Wednesday, May 21, 2008

Death by Hanging 絞死刑 (1968)




In the tradition of Richard Wright's Native Son, Nagisa Oshima's Death by Hanging follows the story of a young second class citizen condemned for a crime to seem at first against an individual, but as an audience we find out that is an attack against a nation.

The film begins with the traits of all New Wave film-making, by showing an actual prison ground. Oshima's camera is attached to a helicopter and makes a descent upon a rather quaint building that is truly an execution chamber. Our narrator is Oshima himself, commenting on frighteningly true realities of public opinion on capital punishment. 71% of the population want to uphold capital punishment, but Oshima poses an unorthodox, but simple question. You who are in favor of capital punishment, have you ever witnessed an execution? This inquiry in itself to me sums up Oshima's purpose in his early work. Identifying and challenging hypocrisy. Something that many people are unwilling to do.

The victim of the punishment is a young Korean man named R. His crime is the murder and rape of 2 Japanese high school girls. R is hanged, but he lives. When he comes to, he cannot remember anything. His name, his family, his nationality, or the men who killed him. He appears to be completely enlightened in the Buddhist tradition of Nirvana. He does not behave like a criminal at all, in fact he is much more adjusted than the self-imposed superior Japanese prison wards. The man are shocked and the chaplain believes his body is empty and his soul has left. The prison wards believe that is nonsense so they want to hang him again. But they can't hang a man who isn't self aware or competent of his surroundings. So in a deeply biting satire, they act out the known facts of his life trying to get him to remember so he can be hanged.

This is where the narrative becomes interesting. Oshima uses satire to comment of Japan's marginalization of their Korean neighbors. Very similar to the way African Americans were treated in early America or Jews in Venice. R is the product of extreme degradation and exploitation. At one point the men are trying to play the part of his family. One man is playing the part of R's mom and she has to cry. Pretending, the man starts crying, but his colleague says that it's not right, and he should do it more, "Korean". He says by Korean, he means more vulgar. It is this condescendence towards Koreans that can be compared to many other people around the world and to many points in history.

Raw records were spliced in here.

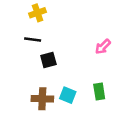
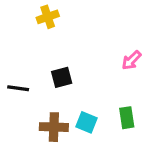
black line: (33, 39) -> (18, 88), moved

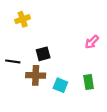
yellow cross: (48, 17) -> (23, 19), moved
brown cross: (54, 127) -> (36, 75), moved

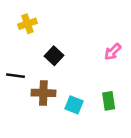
black square: (43, 54) -> (54, 56), moved, turned -32

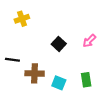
black square: (54, 56) -> (59, 44), moved

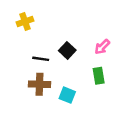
black line: (12, 60) -> (41, 59), moved
green rectangle: (86, 80) -> (99, 76), moved

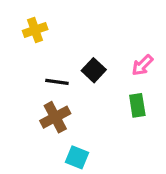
brown cross: (39, 84) -> (55, 117), turned -30
cyan square: (67, 95) -> (77, 157), moved

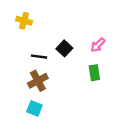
yellow cross: (35, 30) -> (24, 21), turned 35
cyan square: (77, 157) -> (34, 108), moved

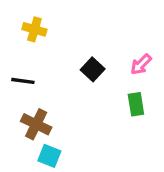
black line: (39, 57) -> (23, 81), moved
brown cross: (38, 81) -> (36, 124), moved, turned -36

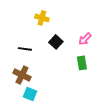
yellow cross: (34, 29) -> (42, 18), moved
black line: (23, 81) -> (25, 49), moved

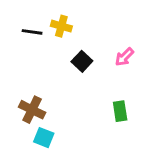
black line: (25, 49) -> (32, 32), moved
green rectangle: (82, 63) -> (120, 111), moved

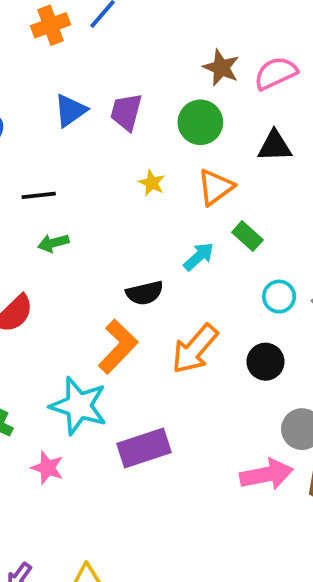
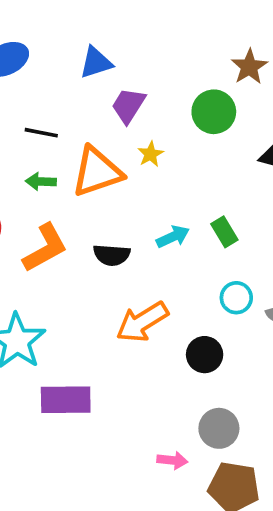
purple trapezoid: (126, 112) -> (128, 105), moved
orange triangle: (215, 187) -> (97, 172), moved, size x1.4
orange L-shape: (118, 347) -> (45, 248), moved
pink arrow: (266, 474) -> (172, 460), size x0.6

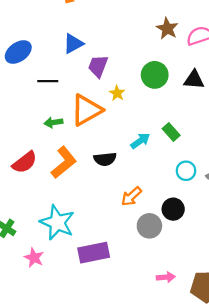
green circle: (214, 112) -> (155, 75), moved
black line: (41, 133) -> (48, 81), moved
orange arrow: (142, 322) -> (131, 196), size x0.7
gray circle: (219, 428) -> (149, 226), moved

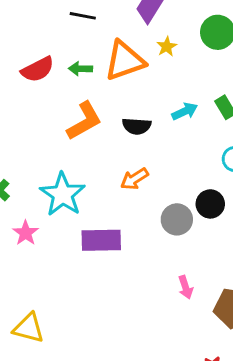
red semicircle: (25, 162) -> (38, 69), moved
orange arrow: (131, 196) -> (134, 179), moved
pink arrow: (166, 277) -> (186, 287), turned 66

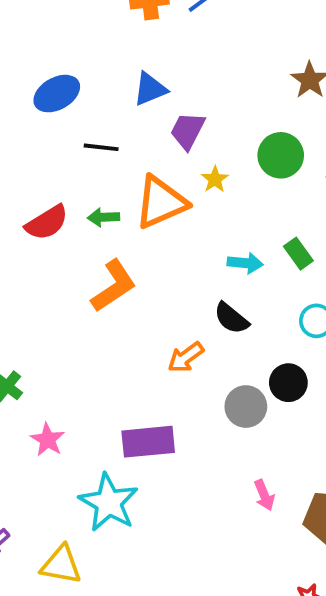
cyan arrow: (185, 111) -> (245, 263), turned 35
black semicircle: (137, 126) -> (231, 318), moved, turned 40
cyan star: (63, 194) -> (109, 503), moved

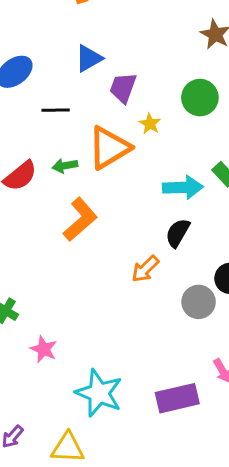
cyan arrow: (245, 263) -> (183, 187), size x1.4
black semicircle: (231, 318) -> (178, 233), turned 88
purple rectangle: (148, 442) -> (177, 398), moved

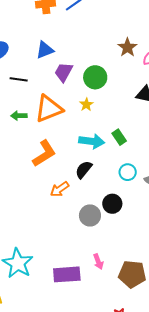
green circle: (200, 98) -> (95, 77), moved
yellow star: (150, 124) -> (86, 105), moved
orange L-shape: (80, 219) -> (44, 153), moved

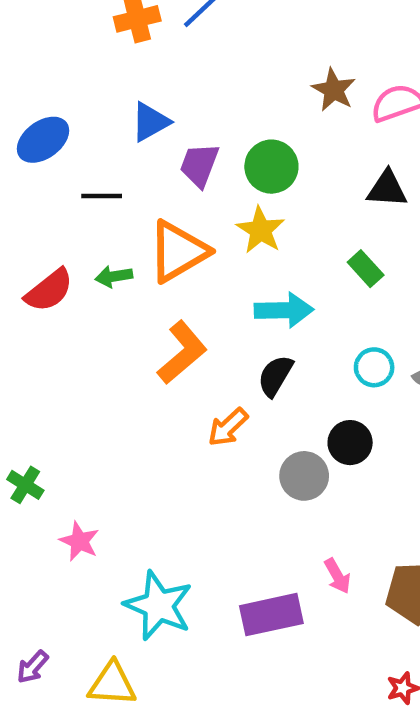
yellow star: (86, 105) -> (260, 230), size x1.5
green rectangle: (119, 137) -> (366, 269), moved

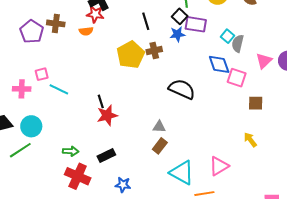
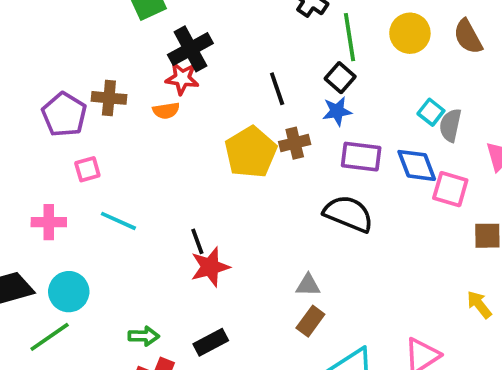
purple rectangle: (196, 24) -> (361, 157), moved
pink square: (42, 74) -> (87, 169), moved

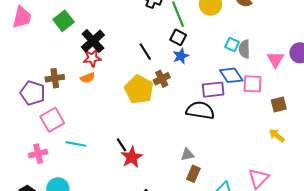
purple rectangle: (361, 157) -> (213, 90), moved
pink square: (87, 169) -> (52, 120), size x1.6
yellow arrow: (479, 305) -> (277, 135), moved

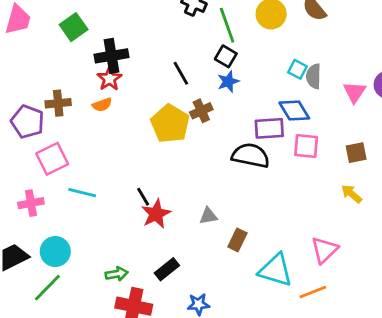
black cross: (93, 41) -> (112, 56), turned 30
red star: (92, 58) -> (109, 79), turned -30
pink square: (252, 84) -> (306, 146), moved
gray triangle: (187, 155) -> (208, 216), moved

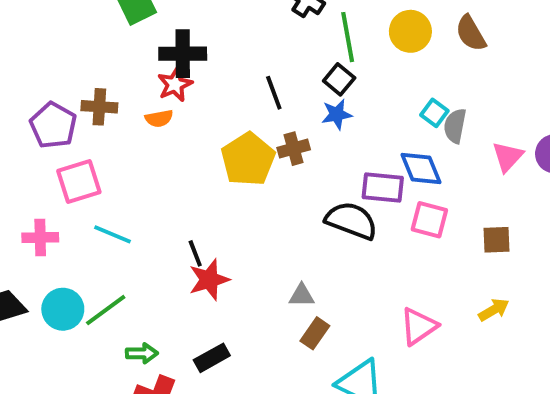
yellow arrow: (352, 194) -> (494, 310), moved, turned 100
gray triangle: (208, 216) -> (302, 295), moved
pink triangle: (324, 250) -> (419, 326), moved
green line: (47, 288) -> (106, 310), moved

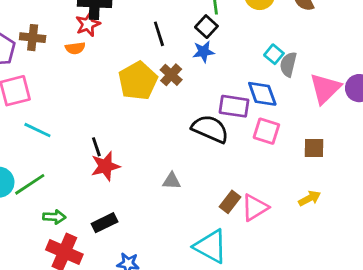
brown cross: (294, 149) -> (171, 75), turned -35
pink triangle: (508, 157) -> (325, 88), size x1.4
brown rectangle: (315, 333) -> (230, 202), moved

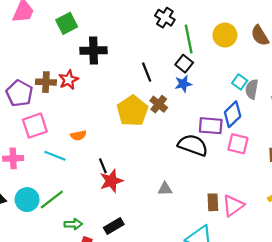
red star: (88, 24) -> (69, 80), moved
orange semicircle: (75, 48) -> (78, 135), moved
blue diamond: (262, 94) -> (233, 114), turned 70
brown rectangle: (230, 202) -> (213, 202), turned -36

In the conclusion, R understands what his former self did. Being a second class citizen, he was not allowed to have the things that his Japanese peers did. He soon became enveloped in fantasy. He didn't have fresh food, so he imagined he did. He didn't have new clothes, so he fabricated that idea. He couldn't have a Japanese girl, so he fantasized that he could. But he knew he couldn't have this girl in a normal fashion due to his race, so he constantly projected in his mind the act of rape. His constant cerebral denial of everything he hoped for lead to his real life act.

I respect Nagisa Oshima for being unpopular among his countrymen in order to shout at the world. I wouldn't call him a moralist, but he strives to eliminate hypocrisy in the world. This film is just as much an anti-capital punishment essay as it is a race relations thesis. I have always been against capital punishment ever since I was aware of the idea of politics. I was as shocked just as Oshima was when learning about the public opinion of capital punishment in my own English class. Most of my 16/17 year old peers supported death. R's response to his nation's stand on his fate is this. "The nation says that I should die for my crimes. But I don't understand the idea of a nation. How can an abstraction kill me?"